Tout d’abord, pour audacieuse que la chose puisse paraître de nos jours – où la pensée philosophique n’est pas seulement nourrie par l’histoire et fondée sur elle mais où « philosopher » signifie souvent réfléchir sur des théories concernant des théories -. le présent ouvrage veut représenter un effort personnel de l’auteur pour débrouiller les intrications d’un état de choses crucial et pour clarifier les éléments fondamentaux des problèmes impliqués. J’ai, de fait, essayé d’affronter directement les questions majeures concernant la vie, la nature et l’existence de l’être humain — avec ses limites mais aussi avec ses privilèges — telles que ces questions se présentent à l’homme qui lutte pour survivre tout en maintenant la dignité de l’être humain : l’homme qui se fixe à lui-même des buts et lutte pour les réaliser, et qui est déchiré entre sa condition trop limitée et ses plus hautes aspirations à se poser lui-même comme libre.

Ces luttes de l’être humain trouvent leur reflet dans les luttes de l’auteur lui-même, qui a essayé dans le présent ouvrage de débrouiller le dispositif sous-jacent aux opérations de l’homme en tant que ce dispositif peut conduire l’homme à ses victoires ou à ses défaites; c’est de cette façon uniquement que le présent ouvrage est à considérer. Puisse-t-il contribuer à débrouiller les questions conflictuelles auxquelles l’homme est affronté et qui sont cruciales pour qui cherche à clarifier lui-même son existence et la direction de sa conduite.

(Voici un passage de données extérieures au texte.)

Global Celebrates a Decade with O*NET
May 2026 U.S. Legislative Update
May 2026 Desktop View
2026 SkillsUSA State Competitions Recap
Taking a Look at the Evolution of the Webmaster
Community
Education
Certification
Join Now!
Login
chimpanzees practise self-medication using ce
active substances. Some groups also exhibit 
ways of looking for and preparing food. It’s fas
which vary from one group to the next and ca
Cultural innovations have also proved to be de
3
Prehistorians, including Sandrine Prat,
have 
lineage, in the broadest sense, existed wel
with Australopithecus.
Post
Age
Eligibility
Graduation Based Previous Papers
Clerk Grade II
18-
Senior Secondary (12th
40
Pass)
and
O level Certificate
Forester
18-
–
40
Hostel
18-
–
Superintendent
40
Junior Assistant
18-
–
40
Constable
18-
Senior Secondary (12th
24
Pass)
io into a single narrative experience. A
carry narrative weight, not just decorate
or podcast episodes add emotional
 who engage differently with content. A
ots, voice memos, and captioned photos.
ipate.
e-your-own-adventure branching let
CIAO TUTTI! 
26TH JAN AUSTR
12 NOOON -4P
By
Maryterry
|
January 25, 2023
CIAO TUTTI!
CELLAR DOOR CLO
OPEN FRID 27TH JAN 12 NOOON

Notre approche heurte de front un autre courant de philosophie moderne. Depuis Descartes, la connaissance sur l’homme et son monde a été identifiée avec la fonction cognitive — comme si la cognition seulement, spécialement par la connaissance de soi, pouvait manifester à l’homme sa nature et ses prérogatives. Et pourtant, l’homme se révèle-t-il lui-même en pensant ou plutôt en actuant réellement son existence ? — en observant, interprétant, spéculant ou raisonnant (choses susceptibles de changer, flexibles dans la mesure où elles sont des actes, et souvent vaines quand elles sont confrontées avec les faits de la réalité) ou plutôt dans la confrontation même quand il doit prendre une position active sur des questions requérant des décisions vitales et ayant des conséquences et répercussions vitales ? En fait, c’est en retournant l’attitude postcartésienne à l’égard de l’homme que nous avons entrepris notre étude : en approchant l’homme à travers l’action.

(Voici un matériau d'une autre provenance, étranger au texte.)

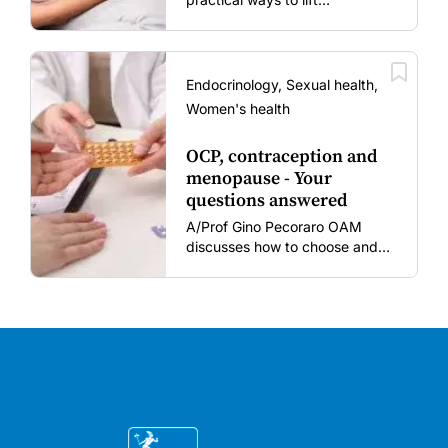
vaccination rates in pregnant
women and young children
amid rising hesitancy and
vaccine fatigue.
Endocrinology, Sexual health,
Women's health
OCP, contraception and
menopause - Your
questions answered
A/Prof Gino Pecoraro OAM
discusses how to choose and
review hormonal contraception
and menopausal hormone
therapy across different life
stages.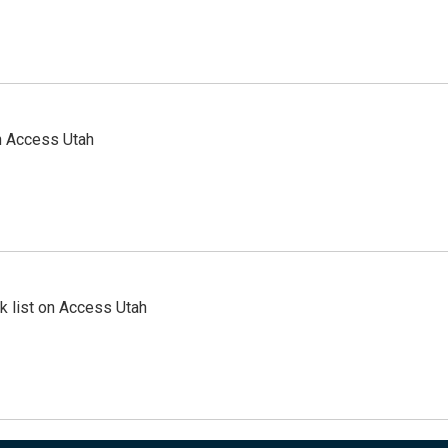
n Access Utah
 list on Access Utah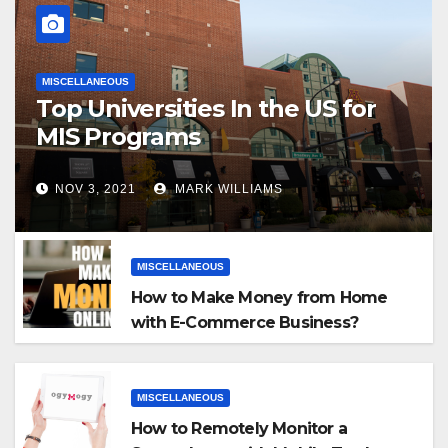
MISCELLANEOUS
Top Universities In the US for
MIS Programs
NOV 3, 2021
MARK WILLIAMS
MISCELLANEOUS
How to Make Money from Home
with E-Commerce Business?
MISCELLANEOUS
How to Remotely Monitor a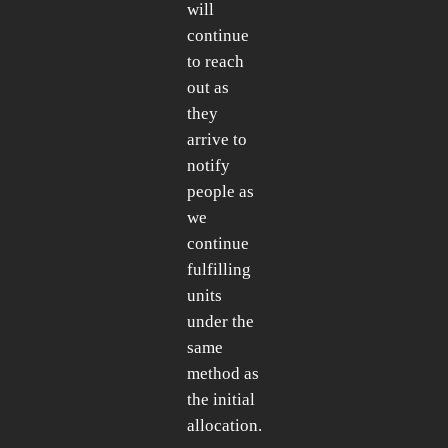
will
continue
to reach
out as
they
arrive to
notify
people as
we
continue
fulfilling
units
under the
same
method as
the initial
allocation.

Si l’on prend en considération l’énorme champ des questions auxquelles est confronté le philosophe qui cherche une nouvelle approche de l’existence humaine et qui essaie de l’appliquer, notre ouvrage tout naturellement ne peut être sur ce point qu’une esquisse trop imprécise. Nous n’ignorons nullement la littérature passée et présente qui partage cette approche, mais il nous paraît impératif de l’entreprendre à notre façon.

Étant admise la relation de l’auteur avec la pensée aristotélicienne traditionnelle, c’est cependant l’ouvre de Max Scheler qui a eu la plus grande influence sur sa réflexion. Dans l’ensemble de ma conception de la personne, envisagée à travers les mécanismes de ses systèmes d’activité et leurs variations, telle qu’elle est présentée ici, on pourra, de fait, reconnaître le fondement schelérien étudié dans mes ouvrages précédents.

En tout premier lieu, c’est la théorie des valeurs de Scheler qui entre en ligne de compte. Cependant, de nos jours, où la différenciation des questions concernant l’homme a atteint un point culminant -. introduisant les clivages les plus artificiels au cour des questions mêmes — c’est l’unité de l’être humain qu’il semble impératif d’étudier. De fait, en dépit des efforts fondamentaux schelériens et, en la matière, généralement phénoménologiques, qui contribuent à la connaissance de l’homme complet, cette unité, son fondement aussi bien que sa manifestation primordiale manquent toujours dans la conception philosophique actuelle de l’homme — alors que, dans la pensée aristotélicienne traditionnelle, c’était la conception même de « l’acte humain » qui était regardée comme la manifestation de l’unité de l’homme aussi bien que comme sa source. Il semble donc qu’en introduisant ici cette approche de l’homme à travers l’action nous pouvons trouver les aperçus et intuitions nécessaires sur l’unité de l’être humain.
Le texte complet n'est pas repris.